Cela dit, au-delà même de la ministre, l’important sera dans la « commande » que passera ou non François Legault à ses troupes. Exigera-t-il de ses ministres un travail concerté pour combattre les crises du logement et de l’itinérance ? Ou favorisera-t-il un marché le plus libre possible et l’envoi de chèques « ciblés », mais insuffisants, à certains groupes de personnes ?  

Sera-t-il prêt à travailler de concert avec les villes et le gouvernement Trudeau ? Et vice-versa. Comment expliquer qu’un fonds fédéral pour le logement de 900 millions $ dorme encore à Ottawa en attente d’un accord entre les deux gouvernements ? 

Des réponses à ces questions cruciales découlera l’amélioration ou la détérioration de la situation.   

Visages multiples 

Parce que les trois paliers l’ont ignorée longtemps, la crise du logement s’est non seulement étendue, elle s’est complexifiée. Résultat : ses visages sont maintenant multiples. L’itinérance en est le plus visible, mais il est loin d’en être le seul. La plupart sont invisibles. C’est d’être obligé de choisir entre se nourrir et payer son loyer. Obligé de rester dans un appart insalubre ou en mauvais état. 
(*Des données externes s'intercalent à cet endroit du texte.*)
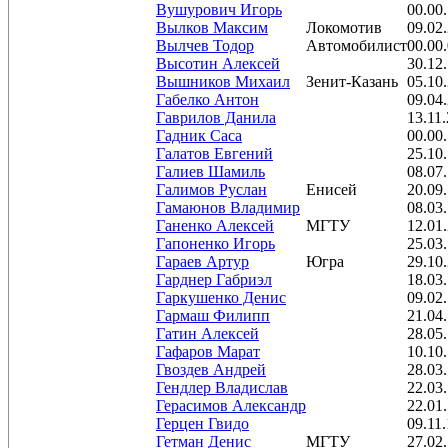
Вушурович Игорь
00.00
Вылков Максим
Локомотив
09.02
Вылчев Тодор
Автомобилист
00.00
Высотин Алексей
30.12
Вышников Михаил
Зенит-Казань
05.10
Габелко Антон
09.04
Гаврилов Данила
13.11
Гадник Саса
00.00
Галатов Евгений
25.10
Галиев Шамиль
08.07
Галимов Руслан
Енисей
20.09
Гамаюнов Владимир
08.03
Ганенко Алексей
МГТУ
12.01
Гапоненко Игорь
25.03
Гараев Артур
Югра
29.10
Гарднер Габриэл
18.03
Гаркушенко Денис
09.02
Гармаш Филипп
21.04
Гатин Алексей
28.05
Гафаров Марат
10.10
Гвоздев Андрей
28.03
Гендлер Владислав
22.03
Герасимов Александр
22.01
Герцен Гвидо
09.11
Гетман Денис
МГТУ
27.02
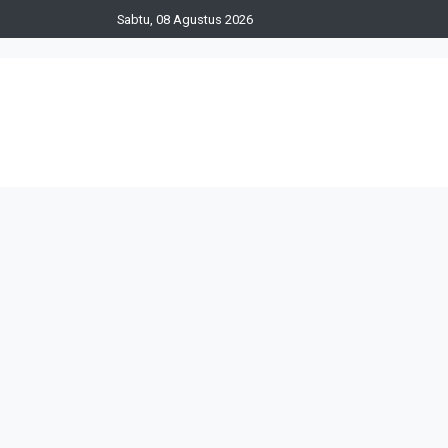
Sabtu, 08 Agustus 2026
Obligé de croupir sur d’interminables listes d’attente pour des logements sociaux ou abordables toujours non livrés. Ou évincé pour de fausses raisons. Ou pris à la gorge parce qu’on est sur l’aide sociale ou à petit salaire. Etc. 

Les trois paliers de gouvernement peuvent agir sur tous ces fronts. Idem pour la crise de l’itinérance. Elle aussi pour cause d’inaction des décideurs, ses visages sont aujourd’hui multiples. J’y reviendrai demain.  

Or, d’autres pays, dont la Finlande, ont réussi à réduire grandement l’itinérance. Comme quoi, devant une crise humanitaire, tout est question de volonté politique, de cœur et d’intelligence. Point.